Things to Come–These are exciting and exasperating times for record collectors. The flow of long-playing discs from all quarters has become a mighty flood, but of the deluge little more than a trickle finds its way into New Zealand shops. In listing here a few current and forthcoming releases, therefore, I am not implying that they may be readily obtained. (Whether or not he can lay his hands on new releases, the enthusiast is never averse to having news of them.)

The first list of long playing records issued by the EMI organisation in England is not perhaps very exciting, since about seventy five per cent of it has already been available on normal pressings. Of the previously inaccessible issues, Columbia has a Marriage of Figaro by a Viennese cast headed by Schwarzkopf, Seefried, and Erich Kunz, and conducted by von Karajan. This covers three records and should be very much in demand. H.M.V. offers the Moussorgsky-Ravel Pictures at an Exhibition in a performance by the Chicago Symphony Orchestra under Rafael Kubelik, and the first two Brahms symphonies in new releases by the NBC Symphony under Toscanini.

Parlophone have transferred to long playing some of their excellent recordings by the London Baroque Ensemble. Owing to current sterling exchange difficulties it would be unwise to speculate on how soon some of these treasures may be expected here.

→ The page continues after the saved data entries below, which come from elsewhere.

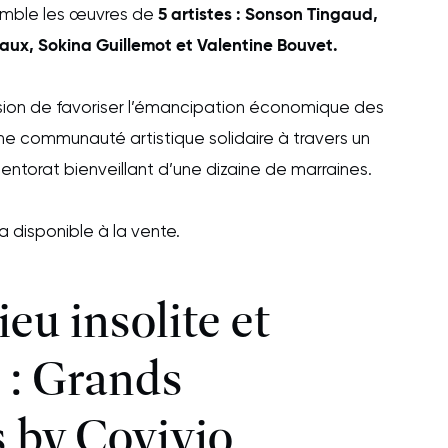
5 artistes : Sonson Tingaud,
semble les œuvres de
eaux, Sokina Guillemot et Valentine Bouvet.
ssion de favoriser l’émancipation économique des
ne communauté artistique solidaire à travers un
entorat bienveillant d’une dizaine de marraines.
disponible à la vente.
ieu insolite et
 : Grands
 by Covivio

As though to counteract the EMI offensive, Decca have brought up some heavy artillery in their latest English release. The appearance of Beethoven's first, second, and ninth symphonies now completes Decca's long playing representation of these perenmal works. The orchestra is the Vienna Philharmonic, under Carl Schurecht (for Nos. 1 and 2) and Erich Kleiber (for No. 9). This last is spread over four sides, a movement to each, expensive, but in the long run satisfactory, I should think. Mahler comes into his own with the fourth symphony, Concertgebouw Orchestra under Van Beinum (one disc) and a new issue of The Song of the Earth with Bruno Walter and the Vienna Philharmonic with Julius Patzak and Kathleen Ferrier–three sides, with, on the fourth, some odd songs rendered by Miss Ferrier. Other releases in a most impressive list include the second piano concertos of both Beethoven and Brahms (soloist Backhaus), the Schubert ‘great’ C major symphony under Josef Krips, Beethoven's ‘Archduke’ Trio from the Trio di Trieste, and two important quartets–Brahms in C minor and Schubert in A minor–played by the Vegh Quartet. A complete recording of Debussy's Pelleas et Melisande on four discs is fully worthy of so important an undertaking.